Why wrap cuRobo with a ROS 2 action?
Planning has variable latency, can fail, and needs feedback. A ROS 2 action is a better fit than a service when goals need cancelation, progress, or timeout. The cuRobo node should be a lifecycle node: configure loads config, activate runs warmup, deactivate stops accepting goals.
Proposed interface
/curobo/plan_pose action: PlanPose
/curobo/plan_grasp action: PlanGrasp
/curobo/world topic: PlanningScene
/joint_states subscription
/arm_controller/follow_joint_trajectory action client
/curobo/status topic: diagnostics
Avoid letting perception call the Python planner object directly in the same process unless you have handled the GIL, CUDA context ownership, and crash isolation. A dedicated planner process is easier to restart.
PlanPose action
geometry_msgs/PoseStamped goal_pose
string link_name
float32 max_planning_time
bool execute
---
bool success
string status
trajectory_msgs/JointTrajectory trajectory
---
string phase
float32 progress
ROS PoseStamped uses xyzw quaternions. The bridge must convert to wxyz before calling cuRobo.
Callback flow
def on_goal(goal):
assert active
joint_msg = wait_latest_joint_state(max_age=0.05)

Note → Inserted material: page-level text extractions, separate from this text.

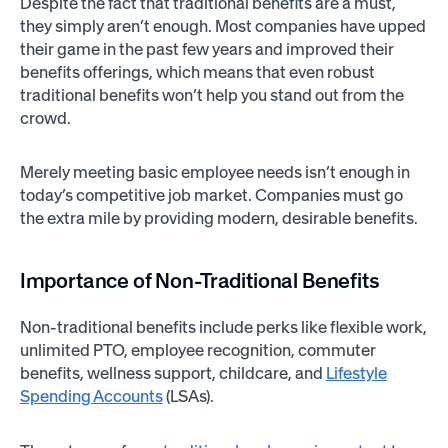
Despite the fact that traditional benefits are a must,
they simply aren’t enough. Most companies have upped
their game in the past few years and improved their
benefits offerings, which means that even robust
traditional benefits won’t help you stand out from the
crowd.
Merely meeting basic employee needs isn’t enough in
today’s competitive job market. Companies must go
the extra mile by providing modern, desirable benefits.
Importance of Non-Traditional Benefits
Non-traditional benefits include perks like flexible work,
unlimited PTO, employee recognition, commuter
benefits, wellness support, childcare, and
Lifestyle
Spending Accounts
(LSAs).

q = reorder_joint_state(joint_msg, curobo_joint_names)
scene = latest_scene_snapshot()
pose = ros_pose_to_curobo_pose(goal.goal_pose.pose)
result = planner.plan_pose(q, pose, scene)
if not result.success:
return failed(result.status)
traj = retime_and_clamp(result.interpolated_plan)
if goal.execute:
send_to_follow_joint_trajectory(traj)
return success(traj)
Watchdogs and cancelation
Keep three timeouts separate:
| Timeout | Meaning |
|---|---|
| joint state age | Do not plan from stale state |
| planning deadline | Solver must not block callback forever |
| controller execution | Robot must not execute forever |
Canceling an action should cancel both the planner request and the controller goal. If the CUDA computation cannot be interrupted immediately, discard late results and never publish an old trajectory.
Retiming and clamps
cuRobo returns a smooth geometric trajectory, but hardware controllers need concrete limits:
for point in traj.points:
point.velocities = clamp(point.velocities, velocity_limits)
point.accelerations = clamp(point.accelerations, acceleration_limits)
If the robot arm has an internal controller, send sparser points and let it interpolate. If it only accepts raw setpoints, add spline or time parameterization in the bridge.
Diagnostics
Publish at least:
planner_ready;cuda_memory_allocated;last_plan_latency_ms;last_plan_success;last_failure_status;joint_state_age_ms;scene_age_ms.
Conclusion
The ROS 2 bridge is the safety boundary between a GPU optimizer and real hardware. With a clear interface, name-based joint reordering, quaternion conversion, and watchdogs, you can tune planner config without breaking the controller.